Table 2 Analysis of rs310746 and rs6832151 minor allele frequencies in the GWASs, replication, and combined cohorts

Finally, we combined the results from both steps of the study and performed a Mantel-Haenszel meta-analysis observing that the PPARG genetic variant showed suggestive evidence of association with SSc (PMH = 5.00 × 10-7; OR = 1.25; CI, 95%, 1.15 to 1.37) (Table 2, lower rows; Figure 1).
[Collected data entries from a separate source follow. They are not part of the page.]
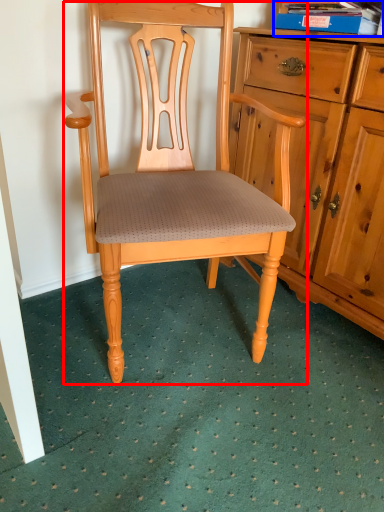 Question: Which point is closer to the camera, chair (highlighted by a red box) or book (highlighted by a blue box)?

Choices:
 (A) chair
 (B) book

Answer: (A) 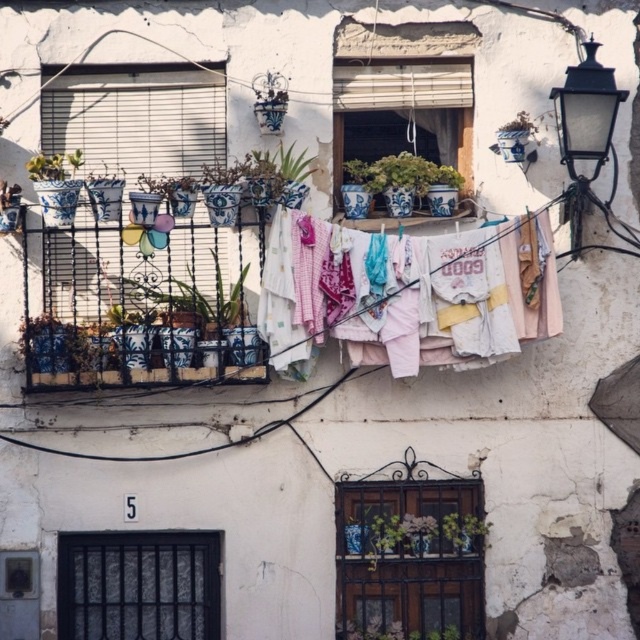 Is blue and white ceramic pots at left to the right of blue and white ceramic pot at center from the viewer's perspective?

In fact, blue and white ceramic pots at left is to the left of blue and white ceramic pot at center.

Can you confirm if blue and white ceramic pots at left is shorter than blue and white ceramic pot at center?

Incorrect, blue and white ceramic pots at left's height does not fall short of blue and white ceramic pot at center's.

Who is more forward, [74,376] or [403,193]?

Point [74,376] is in front.

This screenshot has width=640, height=640. What are the coordinates of `blue and white ceramic pots at left` in the screenshot? It's located at (259, 308).

Who is positioned more to the right, green glossy plant at lower center or green ceramic pot at upper right?

green ceramic pot at upper right is more to the right.

At what (x,y) coordinates should I click in order to perform the action: click on green glossy plant at lower center. Please return your answer as a coordinate pair (x, y). The height and width of the screenshot is (640, 640). Looking at the image, I should click on (461, 531).

Is blue and white ceramic pots at left positioned behind black metal streetlamp at upper right?

That is True.

Who is more forward, [173,230] or [582,196]?

Positioned in front is point [582,196].

At what (x,y) coordinates should I click in order to perform the action: click on blue and white ceramic pots at left. Please return your answer as a coordinate pair (x, y). Looking at the image, I should click on (259, 308). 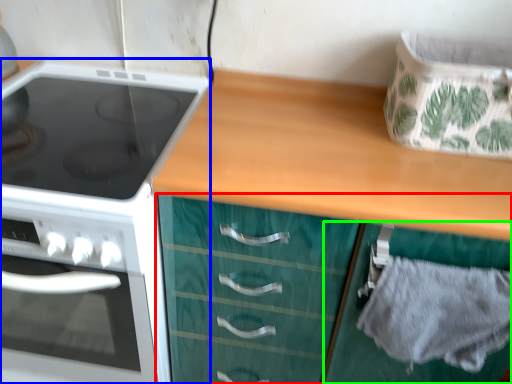 Question: Which object is the farthest from cabinetry (highlighted by a red box)? Choose among these: kitchen appliance (highlighted by a blue box) or cabinetry (highlighted by a green box).

Choices:
 (A) kitchen appliance
 (B) cabinetry

Answer: (A) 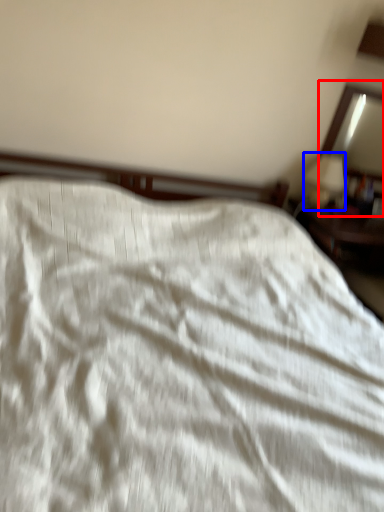 Question: Which object is closer to the camera taking this photo, mirror (highlighted by a red box) or table lamp (highlighted by a blue box)?

Choices:
 (A) mirror
 (B) table lamp

Answer: (B) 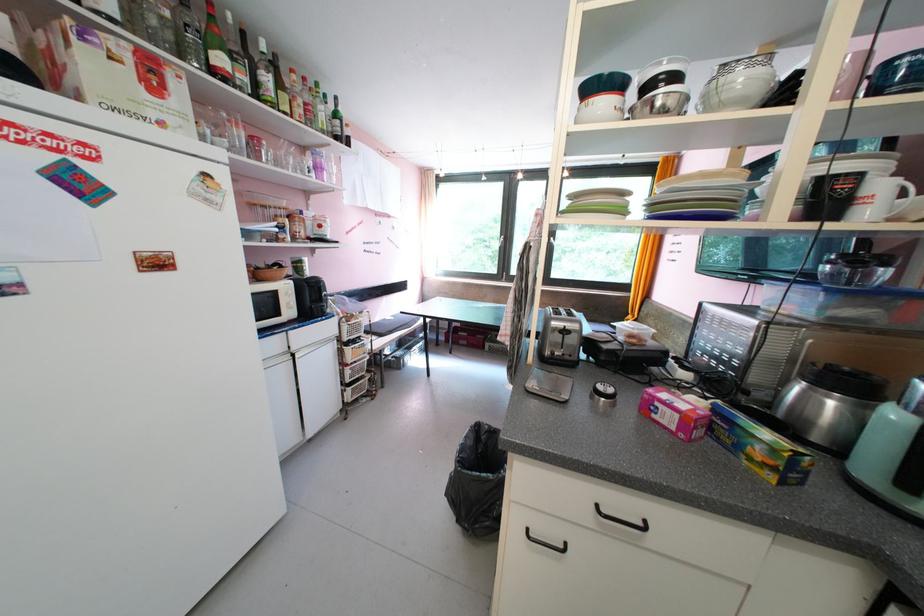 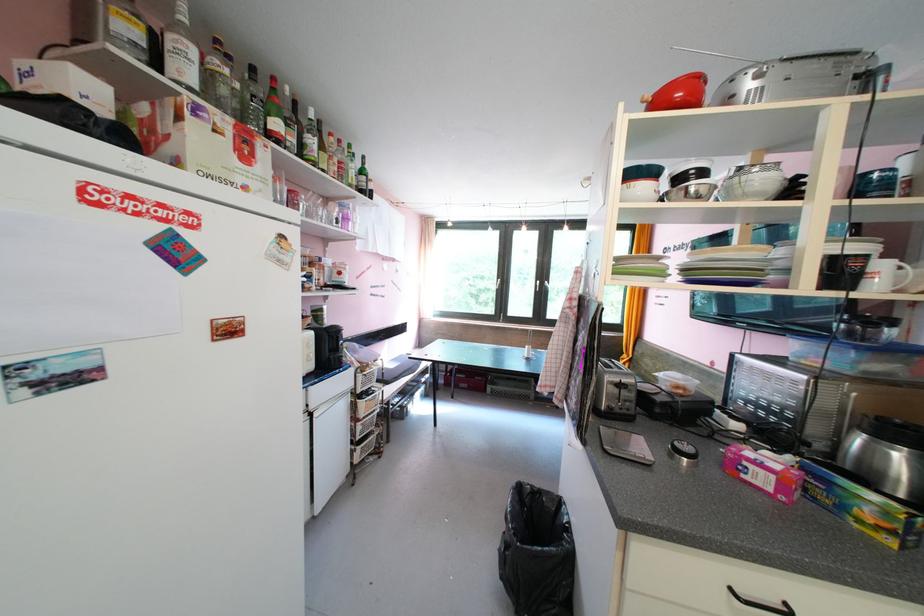 Question: The images are taken continuously from a first-person perspective. In which direction are you moving?

Choices:
 (A) Left
 (B) Right
 (C) Forward
 (D) Backward

Answer: (A) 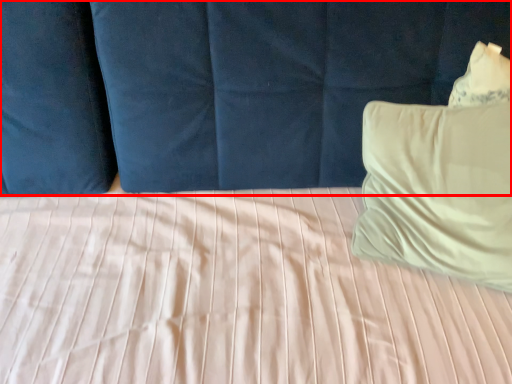 Question: From the image's perspective, where is curtain (annotated by the red box) located in relation to pillow in the image?

Choices:
 (A) below
 (B) above

Answer: (A) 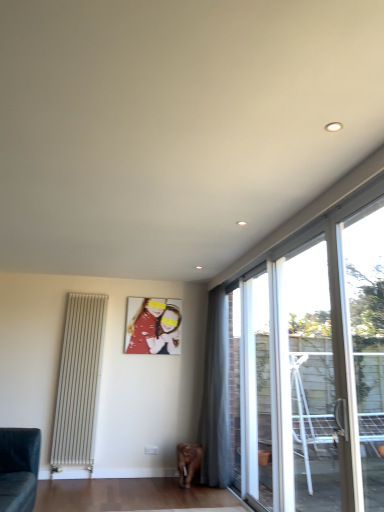 Question: Should I look upward or downward to see dark gray fabric couch at lower left?

Choices:
 (A) up
 (B) down

Answer: (B)

Question: Is transparent glass door at upper right, arranged as the 1th window when viewed from the front, oriented towards transparent glass door at right, which is the 2th window from front to back?

Choices:
 (A) no
 (B) yes

Answer: (A)

Question: Does transparent glass door at upper right, the third window from the back, lie behind transparent glass door at right, which is the 2th window from front to back?

Choices:
 (A) no
 (B) yes

Answer: (A)

Question: Considering the relative sizes of transparent glass door at upper right, arranged as the 1th window when viewed from the front, and transparent glass door at right, which is the 2th window from back to front, in the image provided, is transparent glass door at upper right, arranged as the 1th window when viewed from the front, shorter than transparent glass door at right, which is the 2th window from back to front,?

Choices:
 (A) yes
 (B) no

Answer: (A)

Question: Can you confirm if transparent glass door at upper right, arranged as the 1th window when viewed from the front, is positioned to the right of transparent glass door at right, which is the 2th window from front to back?

Choices:
 (A) no
 (B) yes

Answer: (B)

Question: Is transparent glass door at upper right, arranged as the 1th window when viewed from the front, surrounding transparent glass door at right, which is the 2th window from back to front?

Choices:
 (A) yes
 (B) no

Answer: (B)

Question: From a real-world perspective, is transparent glass door at upper right, the third window from the back, positioned over transparent glass door at right, which is the 2th window from back to front, based on gravity?

Choices:
 (A) no
 (B) yes

Answer: (B)

Question: Does dark gray fabric couch at lower left touch transparent glass door at upper right, the third window from the back?

Choices:
 (A) yes
 (B) no

Answer: (B)

Question: Can you confirm if dark gray fabric couch at lower left is smaller than transparent glass door at upper right, the third window from the back?

Choices:
 (A) no
 (B) yes

Answer: (A)

Question: Does dark gray fabric couch at lower left appear on the right side of transparent glass door at upper right, arranged as the 1th window when viewed from the front?

Choices:
 (A) yes
 (B) no

Answer: (B)

Question: From the image's perspective, is dark gray fabric couch at lower left located beneath transparent glass door at upper right, arranged as the 1th window when viewed from the front?

Choices:
 (A) no
 (B) yes

Answer: (B)

Question: Does dark gray fabric couch at lower left have a lesser width compared to transparent glass door at upper right, arranged as the 1th window when viewed from the front?

Choices:
 (A) yes
 (B) no

Answer: (B)

Question: Is the position of dark gray fabric couch at lower left more distant than that of transparent glass door at upper right, arranged as the 1th window when viewed from the front?

Choices:
 (A) yes
 (B) no

Answer: (A)

Question: From the image's perspective, is transparent glass window at right, which ranks as the first window in back-to-front order, beneath matte red photo frame at center?

Choices:
 (A) no
 (B) yes

Answer: (B) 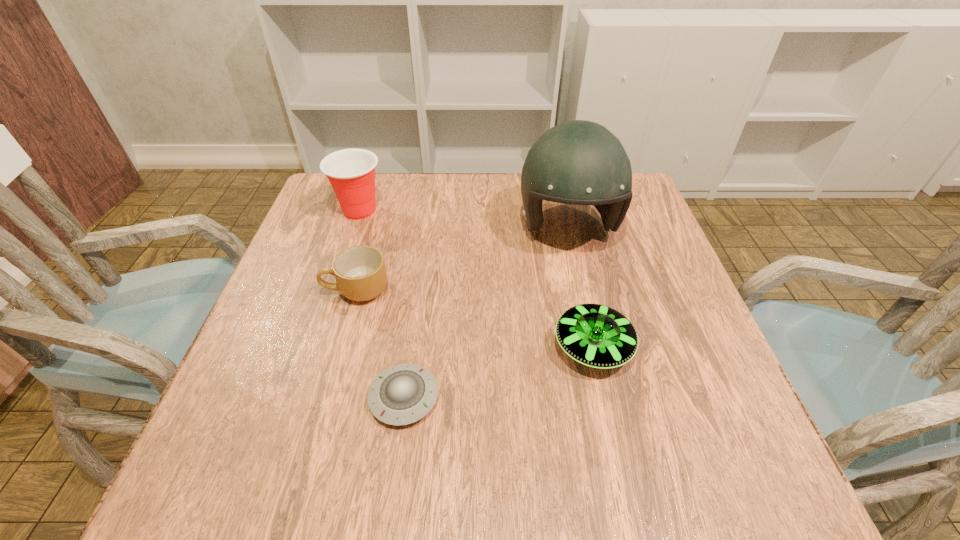 I want to click on free space between the football helmet and the cup, so click(x=464, y=219).

The width and height of the screenshot is (960, 540). I want to click on vacant space in between the shortest object and the fourth shortest object, so click(x=382, y=304).

You are a GUI agent. You are given a task and a screenshot of the screen. Output one action in this format:
    pyautogui.click(x=<x>, y=<y>)
    Task: Click on the free space between the taller saucer and the cup
    
    Given the screenshot: What is the action you would take?
    pyautogui.click(x=476, y=279)

What are the coordinates of `object that is the nearest to the third farthest object` in the screenshot? It's located at (403, 394).

Point out which object is positioned as the second nearest to the taller saucer. Please provide its 2D coordinates. Your answer should be formatted as a tuple, i.e. [(x, y)], where the tuple contains the x and y coordinates of a point satisfying the conditions above.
However, CHRNA9 rs6832151 showed no evidence of association with the disease when the meta-analysis was performed either under a random-effects model (heterogeneity of the ORs was observed for this SNP; P value = 5.10 × 10-2, OR = 1.10; CI 95%, 0.99 to 1.22), or a fixed-effects model (P value = 1.07 × 10-4; OR = 1.12; CI 95%, 1.06 to 1.19) (Table 2, lower rows; Figure 1).

Figure 1

Forest plots of PPARG rs310746 and CHRNA9 rs6832151. Forest plots showing the odds ratios and confidence intervals of both PPARG rs310746 (under a fixed-effects model) and CHRNA9 rs6832151 (under a random-effects model) in all the populations included in the combined analysis.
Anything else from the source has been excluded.